Potato Nachos (gluten-free, corn-free nachos)
Nachos are our favorite special Sunday dinner treat. Though here in Argentina it’s hard to find corn tortilla chips. Now and then we come across some in a store, and just as quickly they are gone. There are small flour tortillas for sale here- but since I don’t eat wheat, I certainly don’t want to make nacho chips out of them. I also know people who don’t eat corn or wheat. In which case, this recipe is for you!
As I’ve mentioned before, one of the great things about not having many foods ready-made, off the shelf is that I have learned to make everything from scratch.
Yes, putting corn chips in a pan is so easy... and I still do it when I can get some. However, we actually PREFER this version of nachos using potatoes. It’s a little more work, but oh-so-tasty.
I generally don't eat dairy. But this meal is one of my exceptions. These nachos are good even without cheese, but I do go for a little on mine. I don’t have an allergy to lactose- I just prefer not to load my body down with milk products, especially if they aren’t organic (which doesn’t exist in Argentina). Skipping the dairy products makes it so much easier to maintain my ideal body weight, and I feel lighter and more energetic in general.
That said, I don’t like to be rigid or afraid of food either. I firmly believe that the spirit in which you eat is often more important than the actual food. So I always envision my meals nourishing me and giving my cells exactly what they were needing.
(One thing I don't indulge in is guilt. If I chose to eat it, then it must’ve been the best thing for me at that time. Fear and guilt do not help.)
In this recipe I vary the types of potatoes I use. Waxy ‘new’ potatoes work well, as do the larger baking potatoes. I have also made this with potatoes cut into wedges or cubes. It still tastes delicious, but the sliced form feels more like nachos. Plus, the thin slices get crispier, which we prefer. However you cut the potatoes, these still aren’t finger-food. It's really a layered, baked, Mexican potato dish that we call ‘nachos’. :-)
I cook my own beans from scratch, but you can use canned. My husband doesn’t really like whole beans in meals (we all have our idiosyncracies!), so I blend them with some water into a thick puree. This also makes them easy to pour over the nachos. You can choose what you prefer (drained, whole beans, or pureed, refried-style).
I also make my own easy salsa, because jars of salsa are hard to come by in Argentina. (What isn't, right?) Feel free to use your favorite jar of salsa.
Usually I smash up the avocados with salt and lemon juice. You could also mix the avocado into the salsa to make an easy guacamole.
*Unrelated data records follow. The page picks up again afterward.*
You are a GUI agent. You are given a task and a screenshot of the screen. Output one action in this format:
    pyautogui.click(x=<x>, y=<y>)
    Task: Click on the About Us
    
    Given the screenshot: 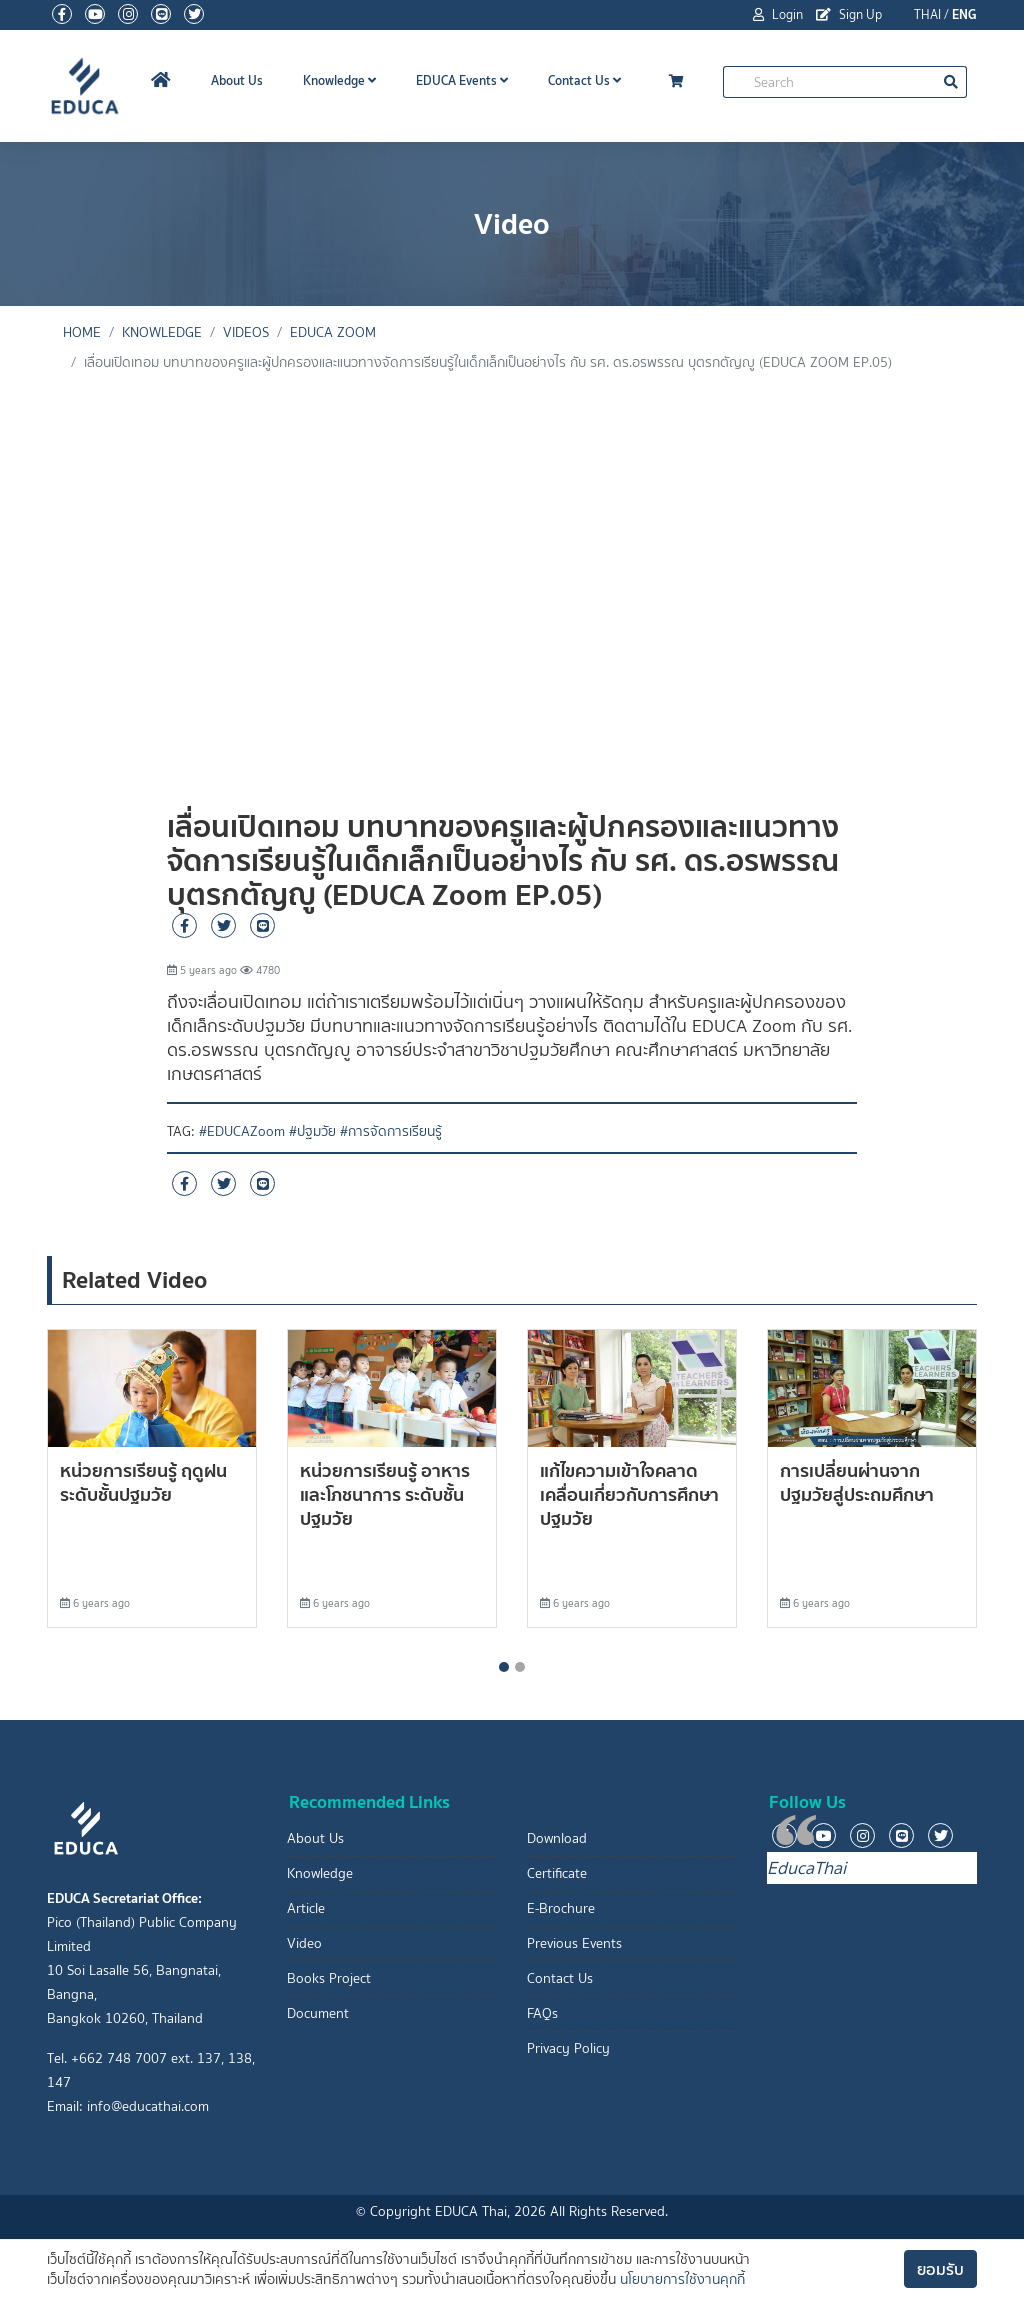 What is the action you would take?
    pyautogui.click(x=237, y=80)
For the type of cheese: I recommend either a mozzarella, mild cheddar, or a gouda.
As you can tell, there’s lots of room for variety. My version goes like this: Roasted potatoes, pureed beans and cheese (an Argentine type that is similar to gouda), topped with fresh salsa, smashed avocado, and my husband puts pickled jalapeños on top.
Now the recipe for corn-free, gluten-free Potato Nachos!
Recipe for Potato Nachos
Takes about 1 hour start to finish, including making fresh homemade salsa.
See below for photos.
2.2 lbs (1 kilo) Potatoes (any type- cleaned and sliced into thin rounds no more than 1/4” thick)
1- 1.5 cups cooked beans (black or pinto)
1- 2 cups cheese (grated)
1 teaspoon ground coriander (optional)
2- 3 avocados
Fresh lemon juice
Salsa (homemade or jar of your choice)
Pickled jalapeños (optional)
Heat oven to 400F (200C)
Wash and thinly slice the potatoes into thick ‘chips'.
Put some olive oil and salt in the bottom of a large flat baking tray.
Layer in the sliced potatoes, adding salt to each layer. In my pan this works out to about two layers.
Salt generously and drizzle more olive oil over the top.
Roast in the oven for 25-35 minutes. Flip and toss and redistribute once or twice for even cooking. When done, they should be thoroughly cooked and starting to get crispy.
While the potatoes cook, prepare the salsa, avocados, and beans...
• Avocados- Smash the avocado flesh with a fork. Add salt and lemon juice to taste.
• Beans- Cover the cooked beans with water (or their own juice), add the teaspoon coriander. Puree with a hand blender stick until smooth and just pourable.
When the potatoes are done cooking, top with the beans and cheese (optional) and cook for another +/- 10 minutes until the cheese is melted and bubbly.
Serve immediately with salsa, cilantro, smashed avocado or guacamole, pickled jalepeños, and other nacho toppings of choice.